What is the difference between mortgage and reverse mortgage? Well, in a mortgage, a lump sum amount is borrowed initially against the indemnity of the house, and it is paid back in monthly installments, some part to cover the principal while the rest covers the interest. Thus, the home is the security which is pledged to the financial institution against which the loan was given to you. In the case of reverse mortgage, the home is already owned by you and you pledge this property for loan. The bank will ensure a cash flow for the homeowner for as long as they want.
Let us take an example of reverse mortgage. Let us consider that a senior citizen takes a reverse mortgage loan. He will then be getting monthly payments or a onetime lump sum payment based on the interest rate prevailing at that point of time. They can continue living in the home till the time of death or when the decide to move out of the property or sell the property. Post death or when they decide to sell or move out of the property, the reverse mortgage loan becomes due. Then the heir to the house will have the choice to pay back the loan amount and reclaim the house or otherwise, the property will be sold off by the bank and any amount in excess of the loan outstanding will be given to the heir. But in case the value of the property is less than the loan outstanding, the bank bears the risk and the heir will not have to pay anything.

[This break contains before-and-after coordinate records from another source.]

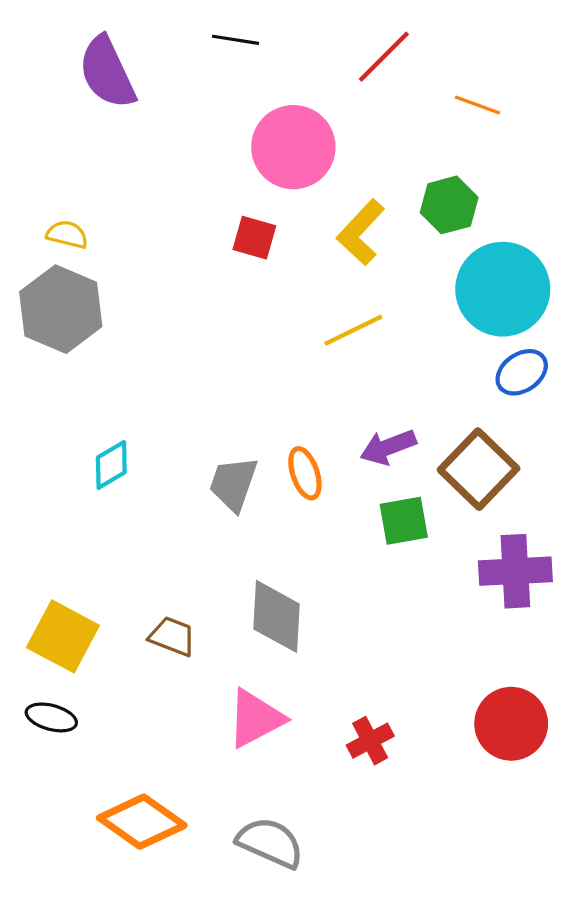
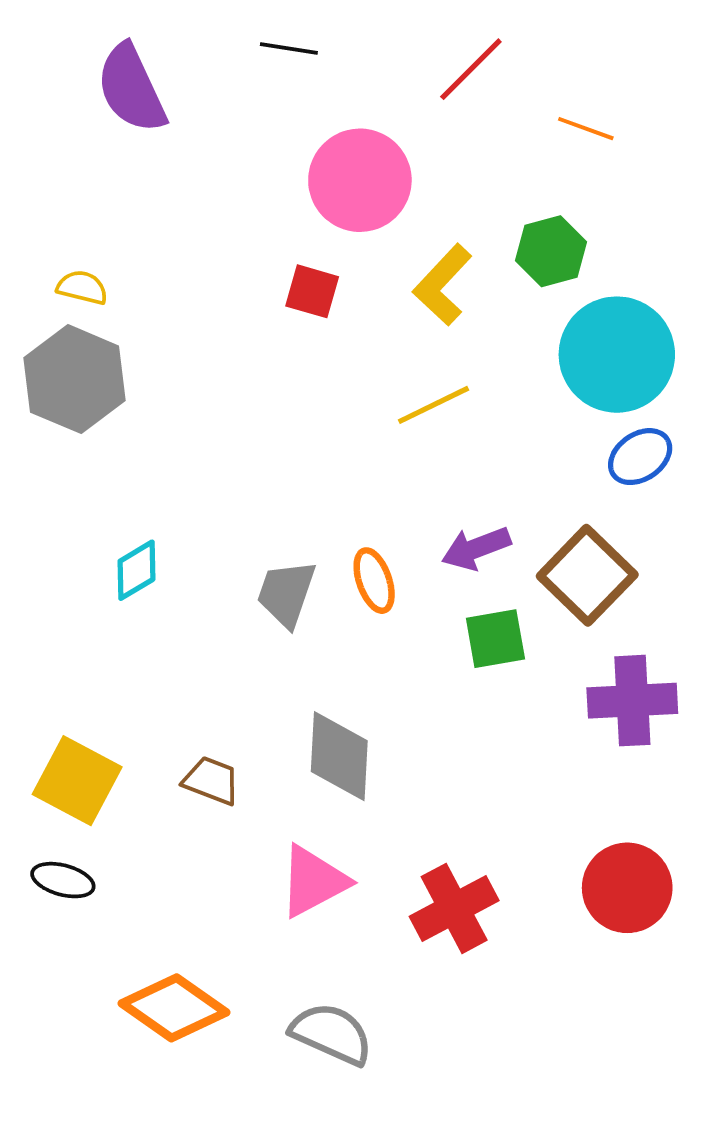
red cross: (370, 741) -> (454, 908), size x1.5

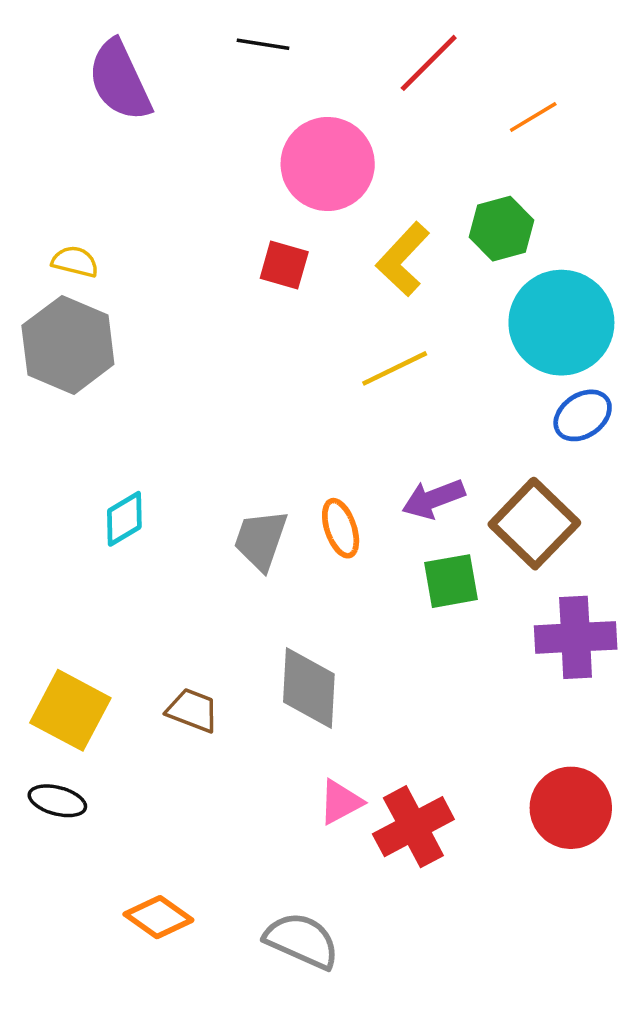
orange line: (586, 129) -> (533, 117), turned -51
pink triangle: (313, 881) -> (341, 802), moved, size x0.7
orange diamond: (174, 1008) -> (158, 917), size x0.7

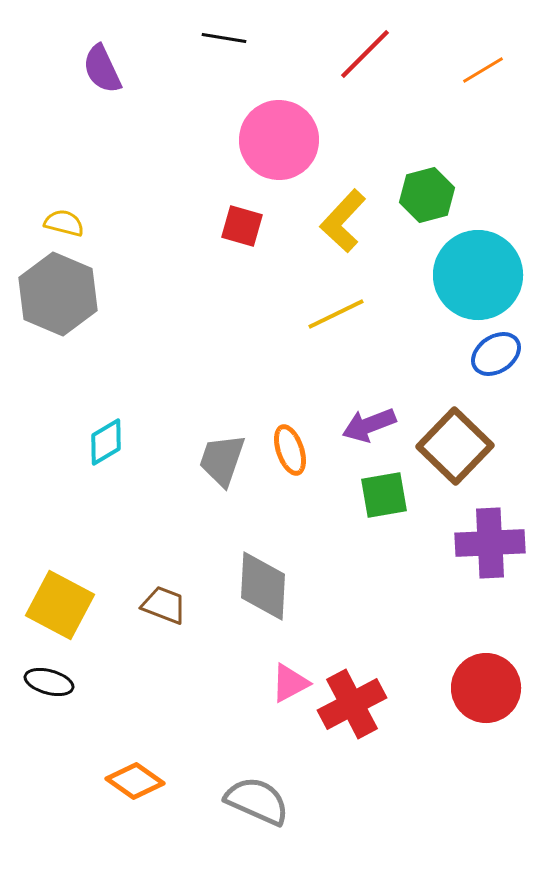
purple semicircle: (120, 81) -> (102, 69), size x0.7
orange line: (533, 117) -> (483, 70), moved

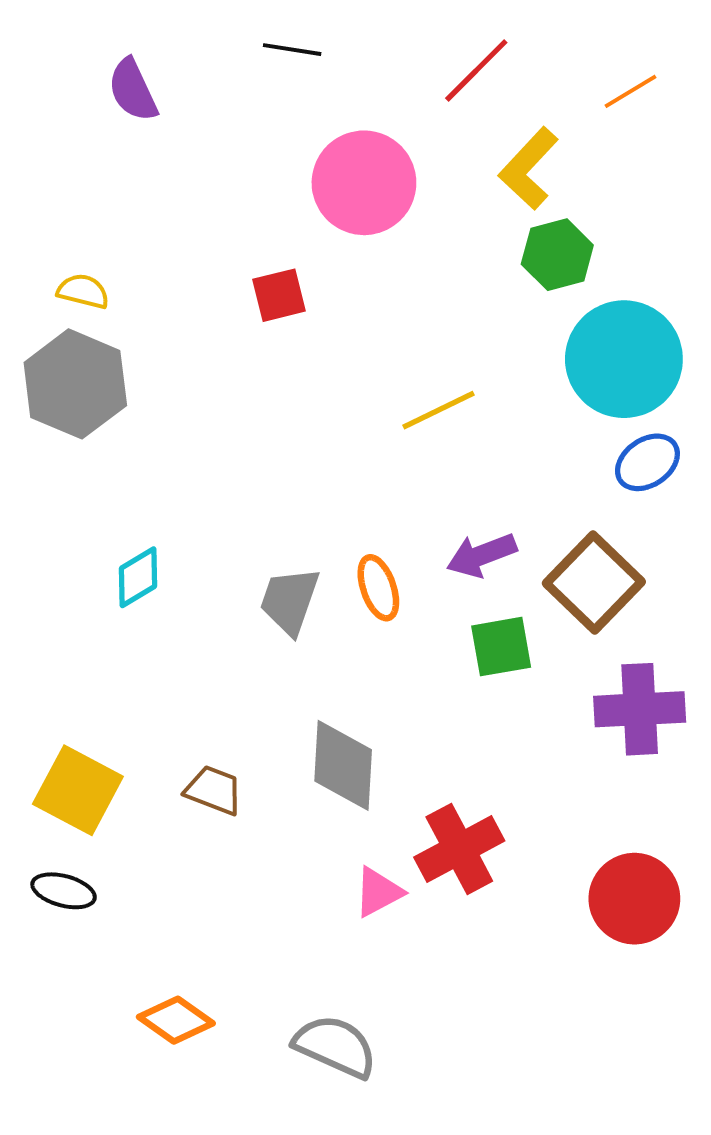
yellow L-shape: (343, 221) -> (529, 168), moved
red square: (242, 226) -> (279, 295), moved, turned -30
red cross: (352, 704) -> (459, 849), moved

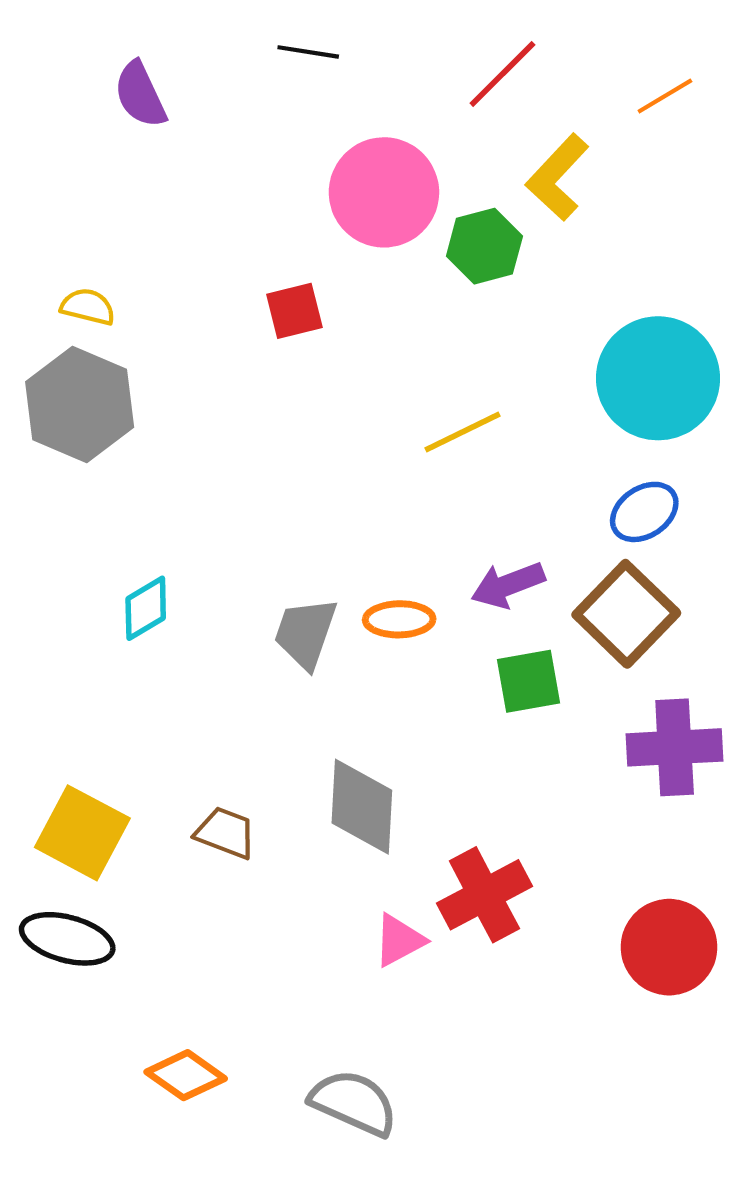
green hexagon: (557, 255) -> (484, 246), moved
blue ellipse: (647, 462) -> (644, 512), moved
orange ellipse: (378, 588) -> (399, 619), turned -72
black ellipse: (64, 891) -> (67, 939), size x1.4

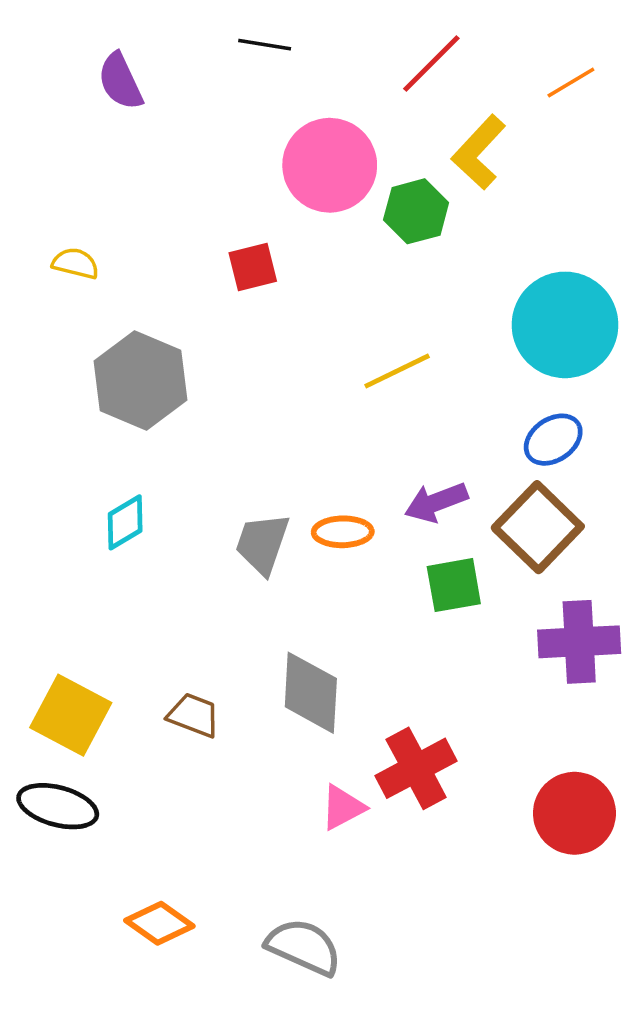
gray hexagon: (80, 405) -> (140, 380), moved

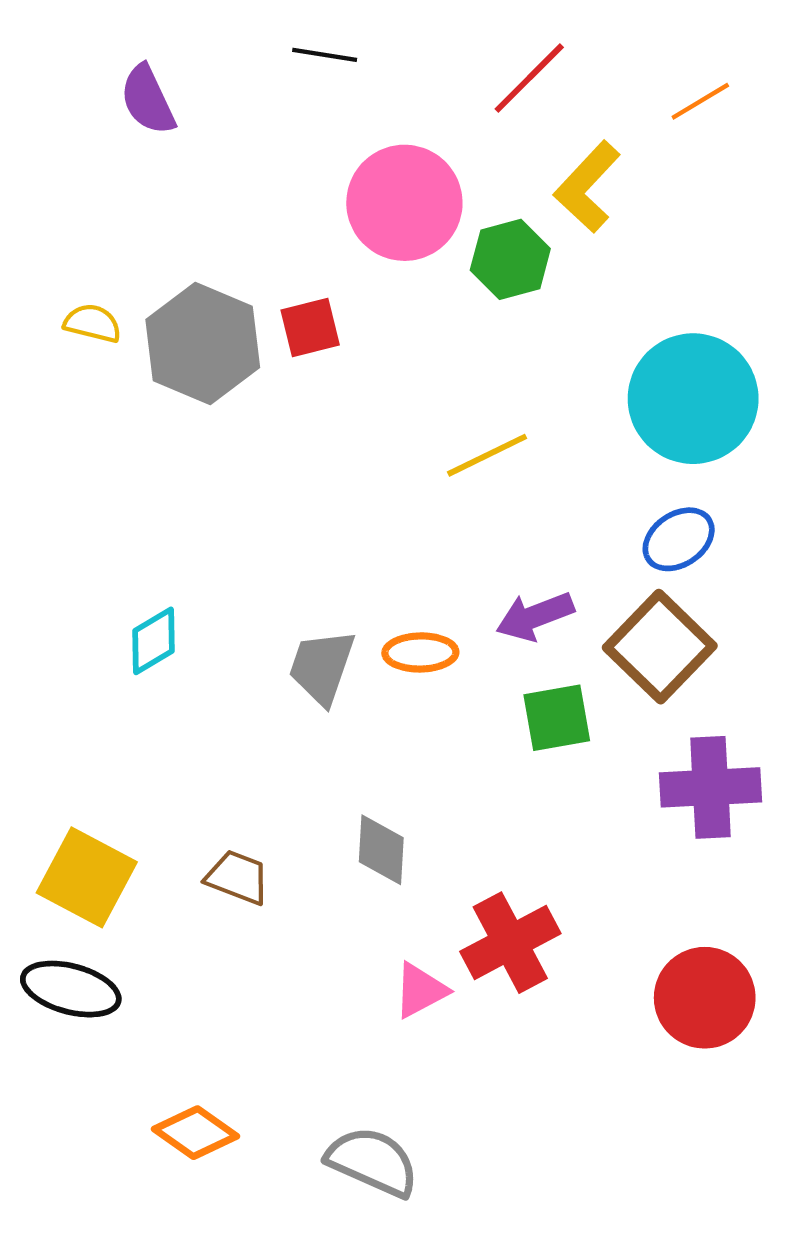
gray hexagon: (140, 380) -> (203, 344), moved
gray diamond: (311, 693) -> (381, 850), size x0.7

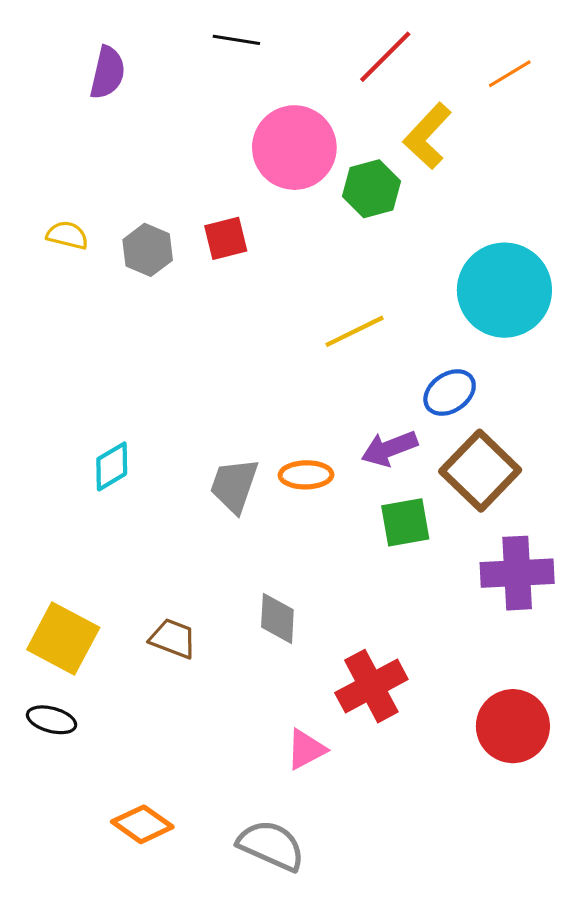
purple semicircle: (148, 100) -> (107, 73), turned -142
gray hexagon: (203, 344) -> (148, 250), size x0.6
blue ellipse: (679, 539) -> (450, 393), moved
black ellipse: (71, 989) -> (52, 720), size x0.7
pink triangle: (420, 990) -> (306, 749), moved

The homeowner has to ensure that taxes and insurance premiums against the property are clear. Any lapse on the part of the homeowner could cause a default in the reverse mortgage agreement.
One good thing about reverse mortgage is that there is no restriction on the use of loan advance. The funds can be withdrawn and invested in some instrument or can be spent as deemed fit by the homeowner, there is no legal restriction to it. However certain federal government backed programs do have some restrictions regarding how the loan advances can be spent.
There are however other options to reverse mortgage. Once could be that you sell the property and move to a smaller house or to a less expensive location. However, selling and moving costs can be quite high, one should take these into consideration.